• _Description of the task_
Which of the lines below hold the word "Pricing"? Pull each of them out.

• _Provided data_
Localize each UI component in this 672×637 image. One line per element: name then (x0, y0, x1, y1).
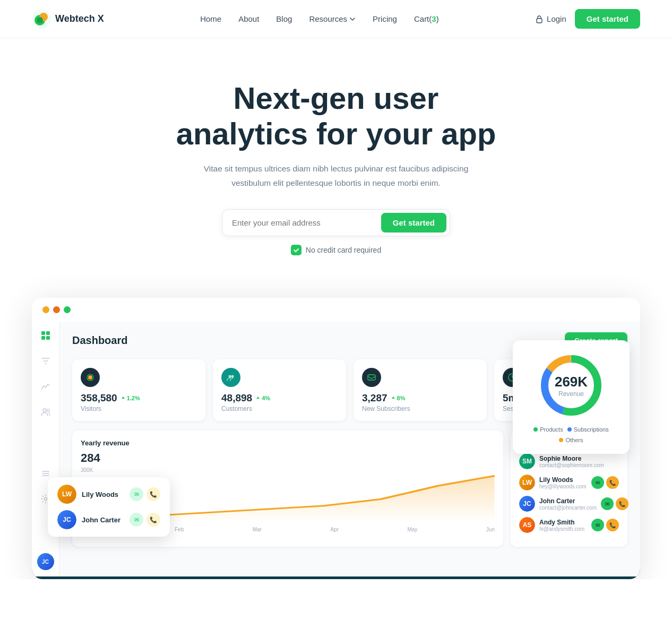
fc-name-lily: Lily Woods (82, 490, 118, 498)
fc-icons-john: ✉ 📞 (130, 513, 160, 527)
svg-rect-4 (537, 19, 542, 23)
legend-others: Others (559, 437, 583, 443)
revenue-donut: 269K Revenue Products Subscriptions (523, 351, 619, 443)
contact-row: AS Andy Smith hi@andysmith.com ✉ 📞 (519, 517, 619, 533)
nav-get-started-button[interactable]: Get started (575, 9, 640, 29)
hero-cta-button[interactable]: Get started (381, 213, 446, 233)
contact-row: SM Sophie Moore contact@sophiemoore.com (519, 453, 619, 469)
contact-info-john: John Carter contact@johncarter.com (539, 497, 597, 511)
legend-dot-others (559, 438, 563, 442)
logo[interactable]: Webtech X (32, 10, 104, 29)
fc-phone-icon-john[interactable]: 📞 (147, 513, 160, 527)
revenue-legend: Products Subscriptions Others (523, 426, 619, 443)
nav-home[interactable]: Home (200, 14, 221, 23)
stat-card-customers: 48,898 4% Customers (213, 359, 346, 421)
svg-point-10 (47, 409, 49, 412)
stat-label-visitors: Visitors (81, 405, 197, 412)
nav-about[interactable]: About (238, 14, 259, 23)
fc-avatar-john: JC (57, 510, 76, 529)
sidebar-user-avatar[interactable]: JC (37, 553, 54, 570)
lock-icon (535, 15, 544, 23)
fc-email-icon-lily[interactable]: ✉ (130, 487, 143, 501)
stat-value-subscribers: 3,287 8% (362, 392, 478, 404)
phone-action-andy[interactable]: 📞 (606, 519, 619, 531)
svg-point-14 (229, 375, 231, 378)
email-action-andy[interactable]: ✉ (591, 519, 604, 531)
nav-actions: Login Get started (535, 9, 640, 29)
contact-avatar-john: JC (519, 496, 535, 512)
fc-avatar-lily: LW (57, 485, 76, 504)
sidebar-icon-filter[interactable] (38, 354, 53, 368)
donut-value: 269K Revenue (555, 374, 588, 398)
svg-rect-6 (46, 331, 50, 335)
contact-name: Lily Woods (539, 476, 587, 484)
nav-cart[interactable]: Cart(3) (414, 14, 439, 23)
logo-icon (32, 10, 51, 29)
hero-headline: Next-gen user analytics for your app (150, 81, 522, 151)
stat-change-visitors: 1.2% (120, 395, 140, 401)
contact-avatar-lily: LW (519, 475, 535, 490)
contact-avatar-sophie: SM (519, 453, 535, 469)
sidebar-icon-chart[interactable] (38, 379, 53, 394)
svg-rect-5 (41, 331, 45, 335)
sidebar-icon-grid[interactable] (38, 328, 53, 343)
stat-value-customers: 48,898 4% (221, 392, 338, 404)
chart-title: Yearly revenue (81, 439, 495, 447)
window-dot-green (64, 306, 71, 313)
dashboard-title: Dashboard (72, 334, 127, 347)
contact-actions-andy: ✉ 📞 (591, 519, 619, 531)
contact-row: JC John Carter contact@johncarter.com ✉ … (519, 496, 619, 512)
stat-card-subscribers: 3,287 8% New Subscribers (354, 359, 487, 421)
nav-resources[interactable]: Resources (309, 14, 356, 23)
check-icon (291, 245, 301, 255)
window-dot-orange (53, 306, 60, 313)
stat-value-visitors: 358,580 1.2% (81, 392, 197, 404)
contact-name: John Carter (539, 497, 597, 505)
svg-point-3 (37, 17, 43, 23)
svg-point-12 (88, 375, 92, 380)
sidebar-icon-users[interactable] (38, 404, 53, 419)
chart-value: 284 (81, 451, 495, 465)
email-action-john[interactable]: ✉ (601, 497, 614, 510)
email-action-lily[interactable]: ✉ (591, 476, 604, 489)
legend-dot-products (533, 427, 538, 432)
stat-icon-customers (221, 368, 240, 387)
fc-row-john: JC John Carter ✉ 📞 (57, 510, 160, 529)
fc-name-john: John Carter (82, 516, 120, 524)
contact-info-andy: Andy Smith hi@andysmith.com (539, 519, 584, 532)
stat-label-customers: Customers (221, 405, 338, 412)
stat-change-customers: 4% (255, 395, 270, 401)
donut-chart: 269K Revenue (537, 351, 606, 420)
contact-row: LW Lily Woods hey@lilywoods.com ✉ 📞 (519, 475, 619, 490)
fc-row-lily: LW Lily Woods ✉ 📞 (57, 485, 160, 504)
fc-phone-icon-lily[interactable]: 📞 (147, 487, 160, 501)
svg-rect-7 (41, 336, 45, 340)
contact-email: contact@sophiemoore.com (539, 462, 604, 468)
brand-name: Webtech X (55, 13, 104, 24)
mockup-section: JC Dashboard Create report 358,58 (0, 277, 672, 579)
contact-email: hi@andysmith.com (539, 526, 584, 532)
contact-info-sophie: Sophie Moore contact@sophiemoore.com (539, 455, 604, 468)
stat-card-visitors: 358,580 1.2% Visitors (72, 359, 205, 421)
phone-action-john[interactable]: 📞 (616, 497, 628, 510)
svg-rect-8 (46, 336, 50, 340)
floating-contacts-card: LW Lily Woods ✉ 📞 JC John Carter ✉ 📞 (48, 477, 170, 537)
login-button[interactable]: Login (535, 14, 566, 23)
contact-avatar-andy: AS (519, 517, 535, 533)
legend-dot-subscriptions (567, 427, 572, 432)
nav-pricing[interactable]: Pricing (373, 14, 397, 23)
nav-blog[interactable]: Blog (276, 14, 292, 23)
hero-subtitle: Vitae sit tempus ultrices diam nibh lect… (203, 162, 469, 190)
hero-section: Next-gen user analytics for your app Vit… (0, 38, 672, 277)
fc-email-icon-john[interactable]: ✉ (130, 513, 143, 527)
fc-icons-lily: ✉ 📞 (130, 487, 160, 501)
contact-name: Sophie Moore (539, 455, 604, 462)
phone-action-lily[interactable]: 📞 (606, 476, 619, 489)
contact-email: hey@lilywoods.com (539, 484, 587, 489)
stat-change-subscribers: 8% (391, 395, 406, 401)
email-input[interactable] (232, 218, 381, 227)
no-credit-card-notice: No credit card required (11, 245, 661, 255)
legend-products: Products (533, 426, 563, 433)
email-form: Get started (222, 209, 450, 236)
nav-links: Home About Blog Resources Pricing Cart(3… (200, 14, 439, 23)
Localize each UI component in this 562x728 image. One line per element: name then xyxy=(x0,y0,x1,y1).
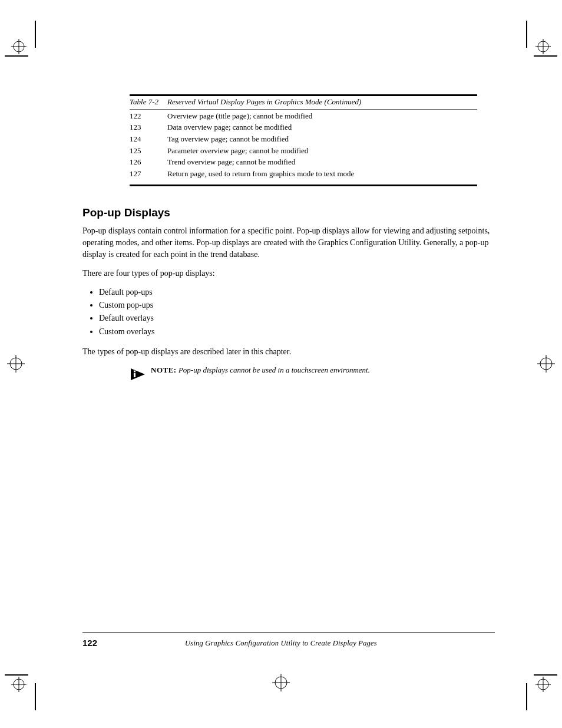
cell-func: Parameter overview page; cannot be modif… xyxy=(167,146,477,156)
svg-rect-31 xyxy=(134,373,135,377)
footer-rule xyxy=(82,632,495,633)
svg-point-7 xyxy=(538,41,548,52)
table-row: 124 Tag overview page; cannot be modifie… xyxy=(130,134,477,144)
svg-point-13 xyxy=(540,358,552,370)
crop-mark-tl xyxy=(5,21,40,62)
crop-mark-ml xyxy=(6,354,26,374)
crop-mark-bl xyxy=(5,669,40,710)
svg-point-21 xyxy=(275,677,287,689)
list-item: Default overlays xyxy=(99,312,495,324)
cell-page: 127 xyxy=(130,169,167,179)
table-row: 127 Return page, used to return from gra… xyxy=(130,169,477,187)
cell-page: 122 xyxy=(130,111,167,121)
crop-mark-mr xyxy=(536,354,556,374)
note-text: NOTE: Pop-up displays cannot be used in … xyxy=(151,365,370,375)
info-icon xyxy=(130,366,151,385)
body-paragraph: Pop-up displays contain control informat… xyxy=(82,225,495,261)
cell-page: 124 xyxy=(130,134,167,144)
table-row: 126 Trend overview page; cannot be modif… xyxy=(130,157,477,167)
cell-func: Overview page (title page); cannot be mo… xyxy=(167,111,477,121)
list-item: Custom pop-ups xyxy=(99,299,495,311)
cell-func: Trend overview page; cannot be modified xyxy=(167,157,477,167)
svg-marker-29 xyxy=(131,368,145,380)
svg-point-26 xyxy=(538,679,548,690)
cell-page: 126 xyxy=(130,157,167,167)
note-body: Pop-up displays cannot be used in a touc… xyxy=(178,365,370,374)
cell-func: Tag overview page; cannot be modified xyxy=(167,134,477,144)
list-item: Custom overlays xyxy=(99,326,495,338)
body-paragraph: The types of pop-up displays are describ… xyxy=(82,346,495,358)
crop-mark-br xyxy=(522,669,557,710)
table-row: 123 Data overview page; cannot be modifi… xyxy=(130,122,477,133)
table-caption-number: Table 7-2 xyxy=(130,97,167,107)
table-row: 125 Parameter overview page; cannot be m… xyxy=(130,146,477,156)
cell-page: 125 xyxy=(130,146,167,156)
section-heading: Pop-up Displays xyxy=(82,206,495,219)
svg-point-2 xyxy=(14,41,24,52)
cell-func: Data overview page; cannot be modified xyxy=(167,122,477,133)
crop-mark-tr xyxy=(522,21,557,62)
crop-mark-bc xyxy=(271,673,291,693)
note-block: NOTE: Pop-up displays cannot be used in … xyxy=(130,365,477,385)
table-row: 122 Overview page (title page); cannot b… xyxy=(130,111,477,121)
cell-func: Return page, used to return from graphic… xyxy=(167,169,477,179)
list-item: Default pop-ups xyxy=(99,286,495,298)
page-content: Table 7-2 Reserved Virtual Display Pages… xyxy=(82,94,495,385)
svg-point-10 xyxy=(10,358,22,370)
table-caption-text: Reserved Virtual Display Pages in Graphi… xyxy=(167,97,477,107)
cell-page: 123 xyxy=(130,122,167,133)
popup-types-list: Default pop-ups Custom pop-ups Default o… xyxy=(82,286,495,338)
body-paragraph: There are four types of pop-up displays: xyxy=(82,268,495,279)
footer-title: Using Graphics Configuration Utility to … xyxy=(0,639,562,648)
svg-point-18 xyxy=(14,679,24,690)
svg-rect-30 xyxy=(134,370,135,372)
note-label: NOTE: xyxy=(151,365,177,374)
reserved-pages-table: Table 7-2 Reserved Virtual Display Pages… xyxy=(130,94,477,186)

• _Answer section_
nav-pricing[interactable]: Pricing (373, 14, 397, 23)
nav-links: Home About Blog Resources Pricing Cart(3… (200, 14, 439, 23)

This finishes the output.